[Available data — start]

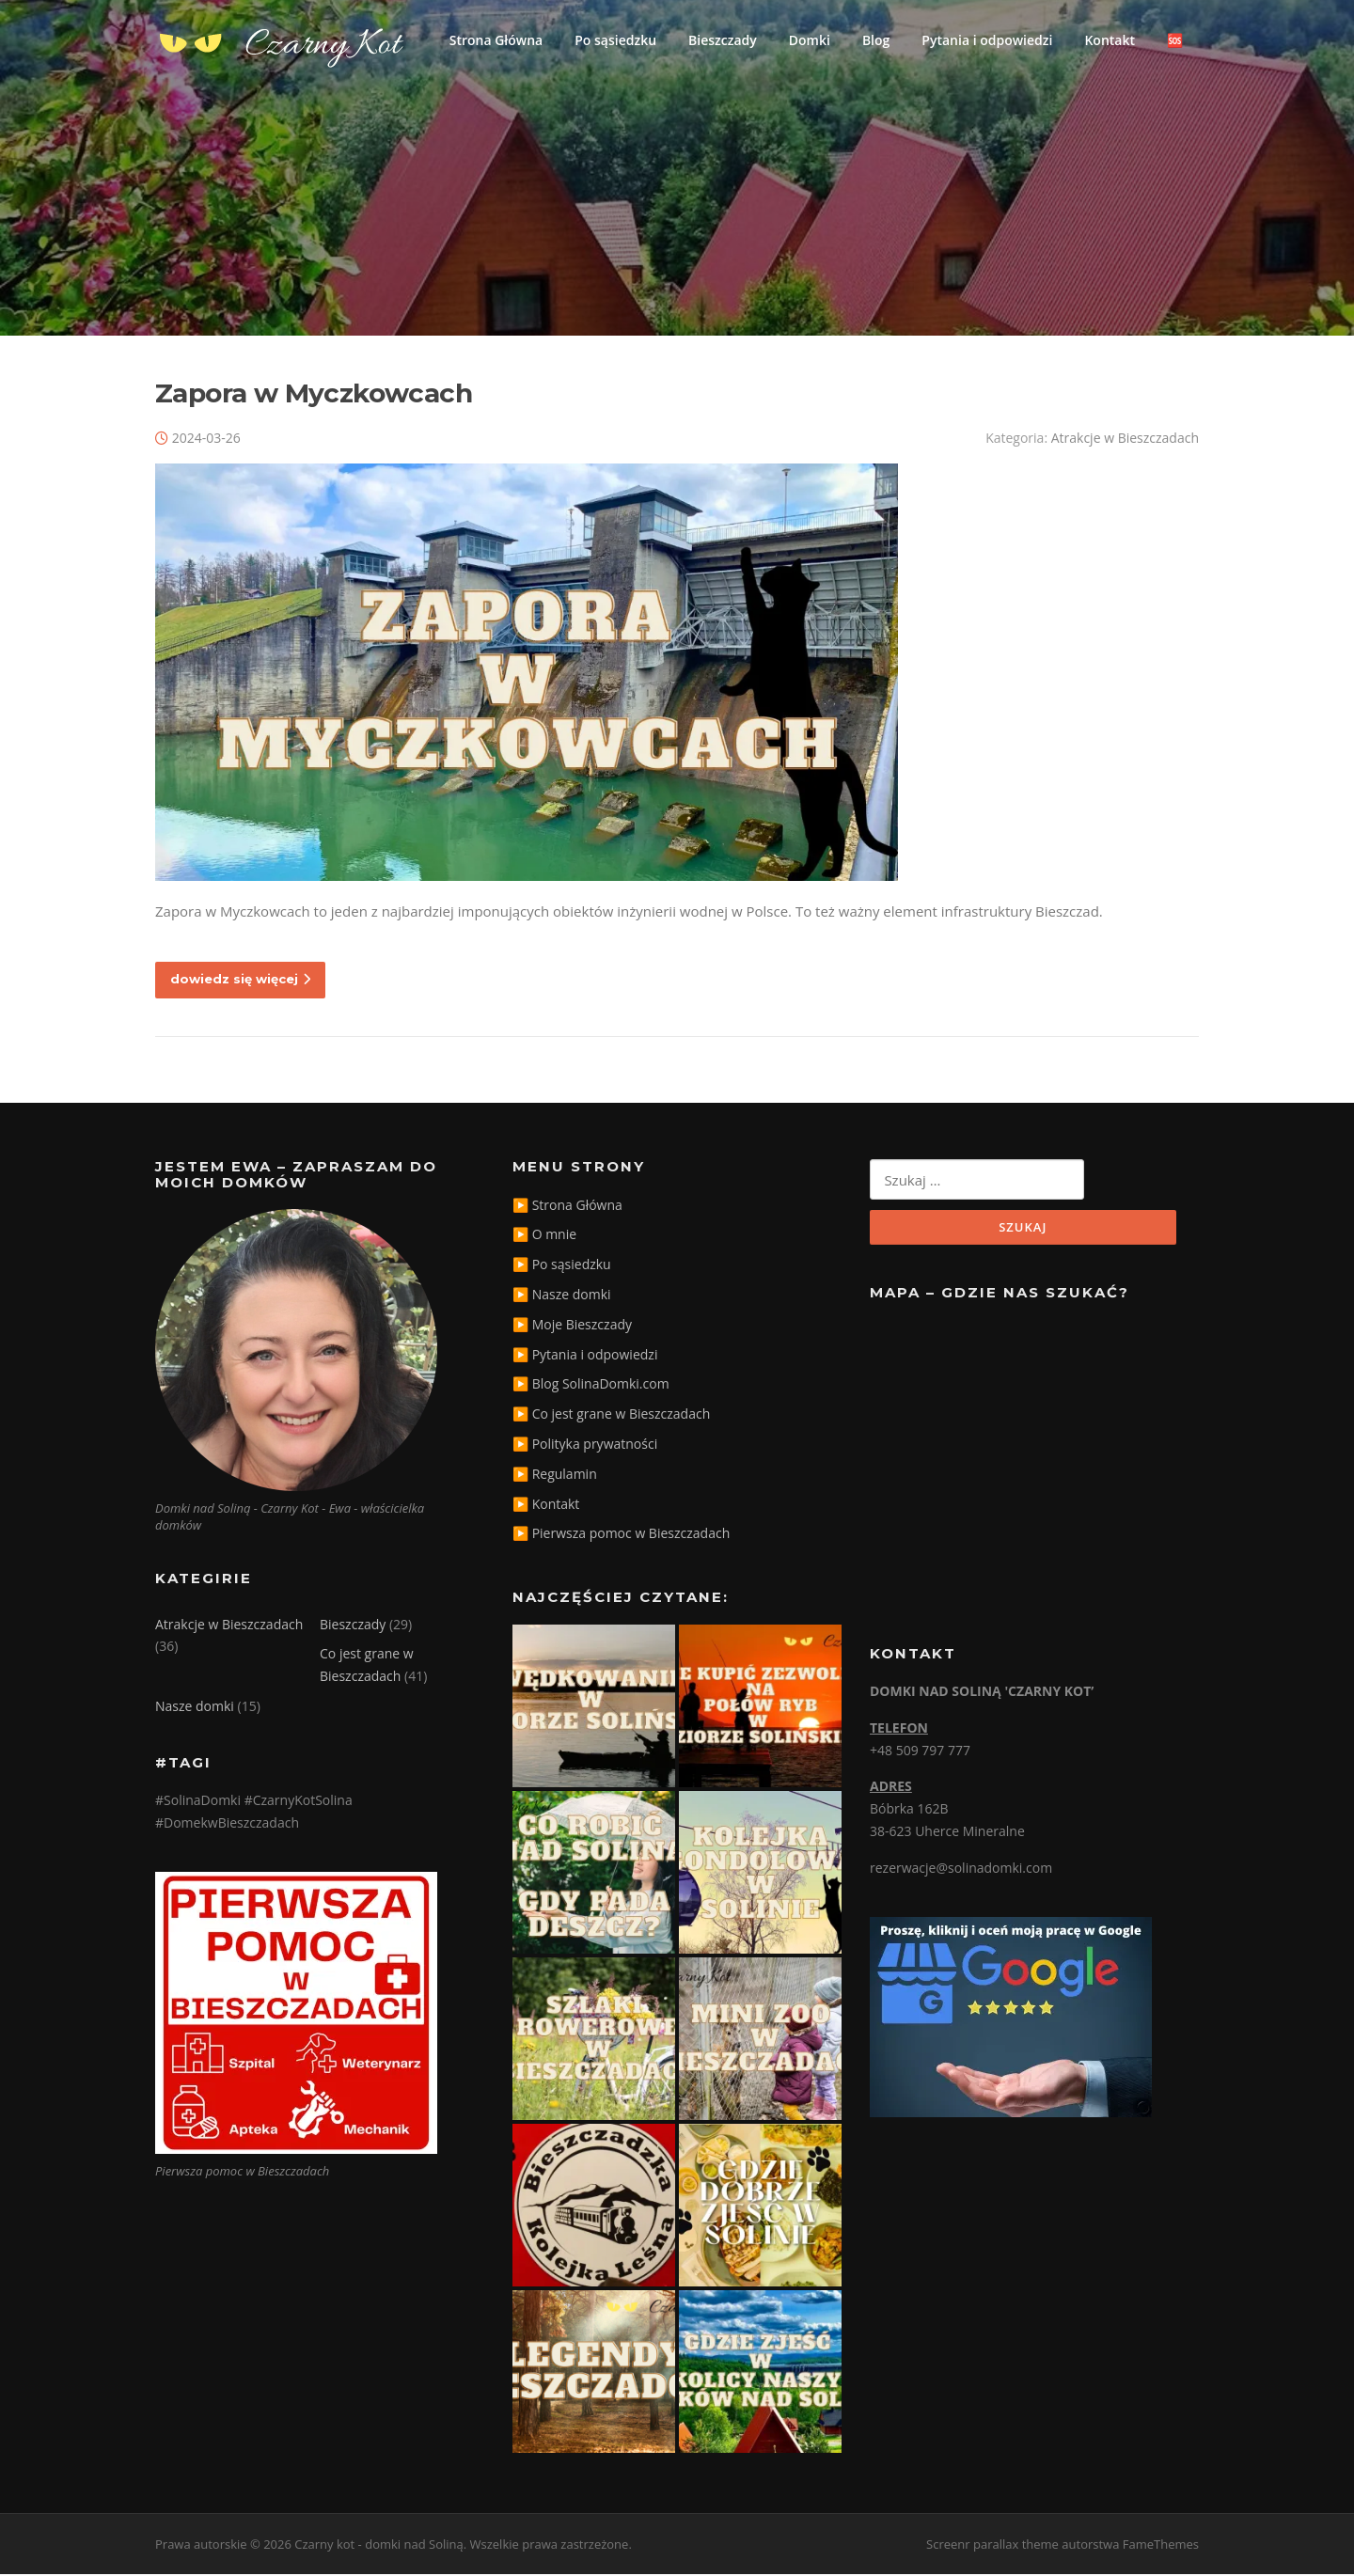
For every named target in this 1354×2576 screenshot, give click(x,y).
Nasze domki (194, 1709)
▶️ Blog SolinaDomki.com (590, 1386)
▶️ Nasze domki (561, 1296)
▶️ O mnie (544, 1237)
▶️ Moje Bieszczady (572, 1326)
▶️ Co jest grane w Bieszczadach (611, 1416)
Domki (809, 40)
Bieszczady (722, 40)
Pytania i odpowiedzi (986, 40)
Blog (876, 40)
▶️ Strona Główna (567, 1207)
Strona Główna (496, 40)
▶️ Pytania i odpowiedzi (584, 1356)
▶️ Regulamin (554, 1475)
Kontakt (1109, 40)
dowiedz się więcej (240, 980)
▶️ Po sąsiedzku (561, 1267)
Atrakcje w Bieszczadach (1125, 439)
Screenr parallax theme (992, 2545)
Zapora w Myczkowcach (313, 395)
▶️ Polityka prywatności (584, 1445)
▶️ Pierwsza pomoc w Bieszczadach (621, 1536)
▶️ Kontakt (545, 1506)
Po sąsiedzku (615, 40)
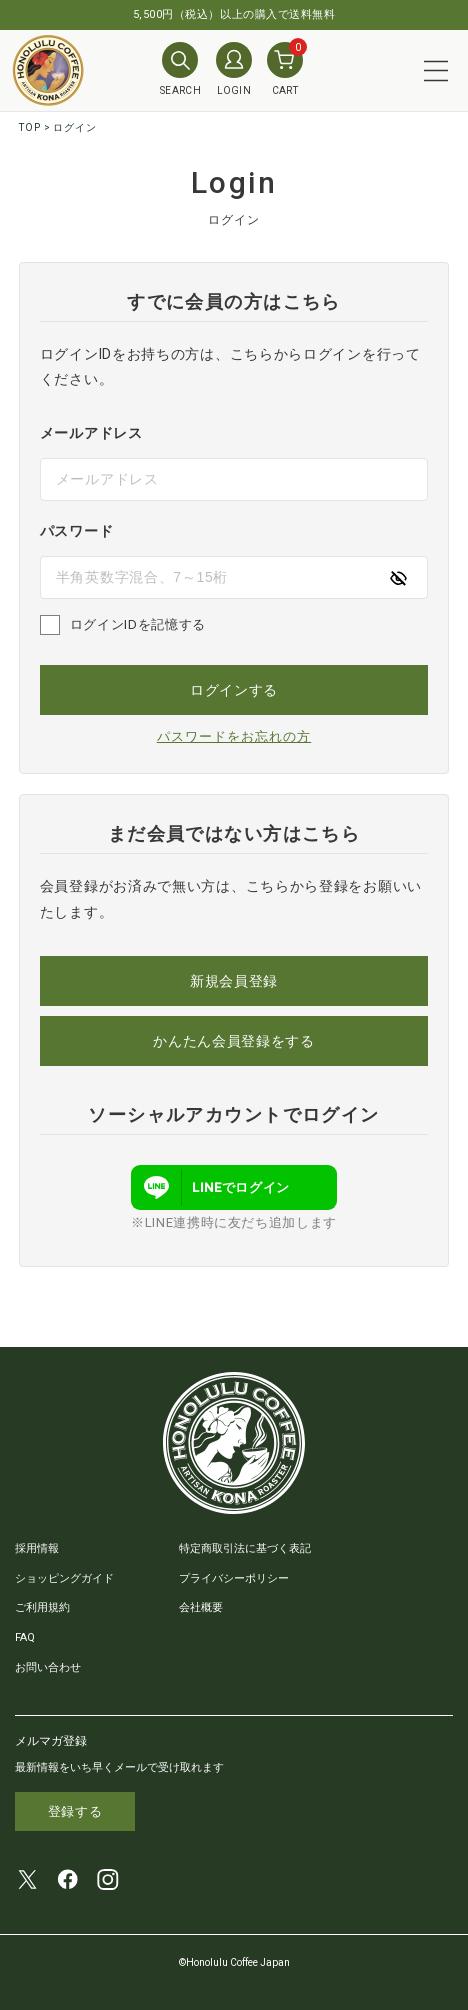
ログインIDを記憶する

[Available data — finish]

What the task requires: Across the records above, show each line containing the word "Bieszczadach".

Solution to this problem:
▶️ Co jest grane w Bieszczadach (611, 1416)
Atrakcje w Bieszczadach (1125, 439)
▶️ Pierwsza pomoc w Bieszczadach (621, 1536)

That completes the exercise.